0

I know one type that is segue,and now like to try another methods to pass data between two viewControllers. If anyone know, please help me to do.

Sushil Sharma
  • 2,321
  • 3
  • 29
  • 49
Kishore Kumar
  • 4,265
  • 3
  • 26
  • 47
  • 4
    Check this http://stackoverflow.com/questions/5210535/passing-data-between-view-controllers – Kumar Jul 22 '15 at 10:09

1 Answers1

0

First of all: This kind of Q has a problem: What are two (different) ways? What ways are equivalent so count as 1. For example I would consider setting a property in the destination using dot-notation or using explicit setters are the same way, even the code is not bitwise identical.

However, …

A. Setting isolated properties

When the destination view controller (dvc) needs some data, it is obvious that it can be passed by setting a property:

dvc.property1 = …;
dvc.property2 = …;

To me it is only one way independent of the way, the property is set. (Dot notation, KVC, object subscription, explicit setter, $whatever.) Furthermore for me it is still the same way, when you get the dvc from a segue or when you instantiate yourself: The core that makes all the ways equivalent is that the source view controller explicitly sets all data needed by the dvc.

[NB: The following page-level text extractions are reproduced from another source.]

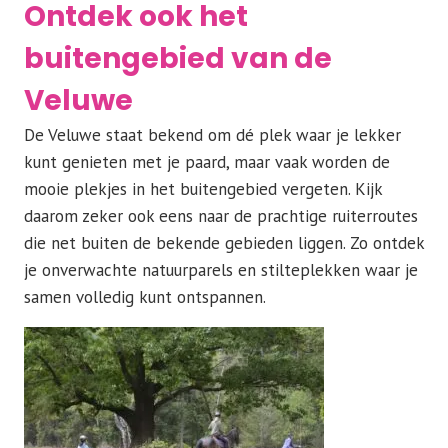
Ontdek ook het
buitengebied van de
Veluwe
De Veluwe staat bekend om dé plek waar je lekker
kunt genieten met je paard, maar vaak worden de
mooie plekjes in het buitengebied vergeten. Kijk
daarom zeker ook eens naar de prachtige ruiterroutes
die net buiten de bekende gebieden liggen. Zo ontdek
je onverwachte natuurparels en stilteplekken waar je
samen volledig kunt ontspannen.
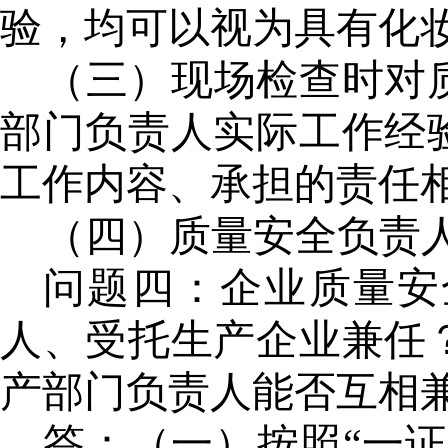
验，
均
可以视为具有化
（三）现场检查时对
部门负责人
实际工作经
工作内容、承担的责任
（
四
）
质量安全负责
问题四：企业质量安
人、受托生产企业兼任
产部门负责人
能否互相
答：
（一）按照
“一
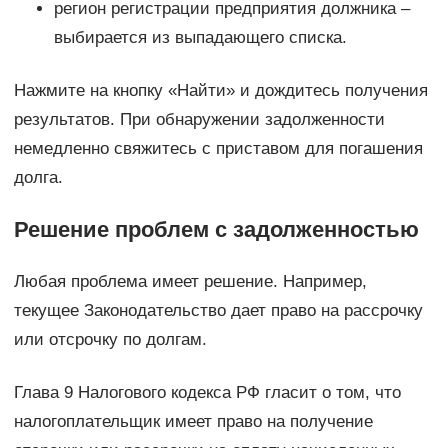
регион регистрации предприятия должника –
выбирается из выпадающего списка.
Нажмите на кнопку «Найти» и дождитесь получения
результатов. При обнаружении задолженности
немедленно свяжитесь с приставом для погашения
долга.
Решение проблем с задолженностью
Любая проблема имеет решение. Например,
текущее Законодательство дает право на рассрочку
или отсрочку по долгам.
Глава 9 Налогового кодекса РФ гласит о том, что
налогоплательщик имеет право на получение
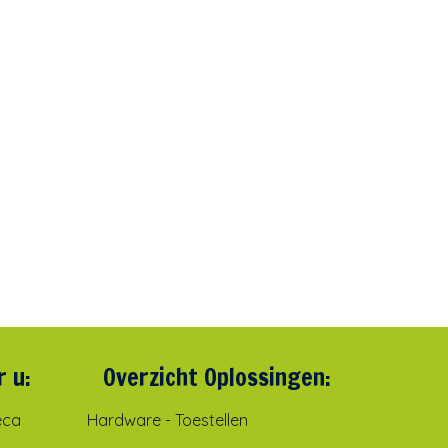
r u:
Overzicht Oplossingen:
eca
Hardware - Toestellen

DVC* dvc = segue.destinationViewController;
dvc.property1 = …;
dvc.property2 = …;

… or …

DVC* dvc = [[DVC alloc] initWithNib:… bundle:…];
dvc.property1 = …;
dvc.property2 = …;

I know that others say, this are two ways. I do not think so. Passing the data is equivalent, even getting the view controller is different. However, count an extra +1 or not.

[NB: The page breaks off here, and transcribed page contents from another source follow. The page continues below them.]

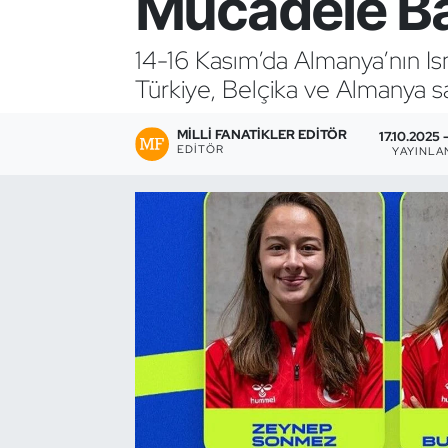
Mücadele Ba
Bocce Bowling Dart
14-16 Kasım’da Almanya’nın I
Türkiye, Belçika ve Almanya s
Boks
MILLI FANATIKLER EDITÖR
Briç
17.10.2025 
EDITÖR
YAYINLA
Buz Hokeyi
Buz Pateni
Çim Hokeyi
Cimnastik
Curling
Dağcılık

What is more important to me by far, is the dependencies you get. In this way the dvc determines the set of properties to pass. The svc depends on the API of the dvc. Any change of this set in dvc causes a change in svc. Please take into account that maybe the dvc does not need data itself, but has to know it to pass it to a third view controller, let's call it 3vc (i. e. Overview -> Details -> More Details).

In this scenario DVC is highly reusable, because it has no dependency, but SVC heavily relies on the API of DVC.

B. Setting a data set

For me a different way is, to set a data set instance, probably a model object, independently of the properties used by dvc.

DVC* dvc = segue.destinationViewController;
Data *data = [Data new];
data.property1 = …;
data.property2 = …;
dvc.data = data;

On a first view this looks like (A) with some additional work for the Data instance. But it isn't. An example: You have a list of persons. Every person has a list of e-mail addresses. The svc shows the persons. You can go to a detail view showing the person's details including one e-mail address. you can get to a 3vc to see a list of all e-mail addresses.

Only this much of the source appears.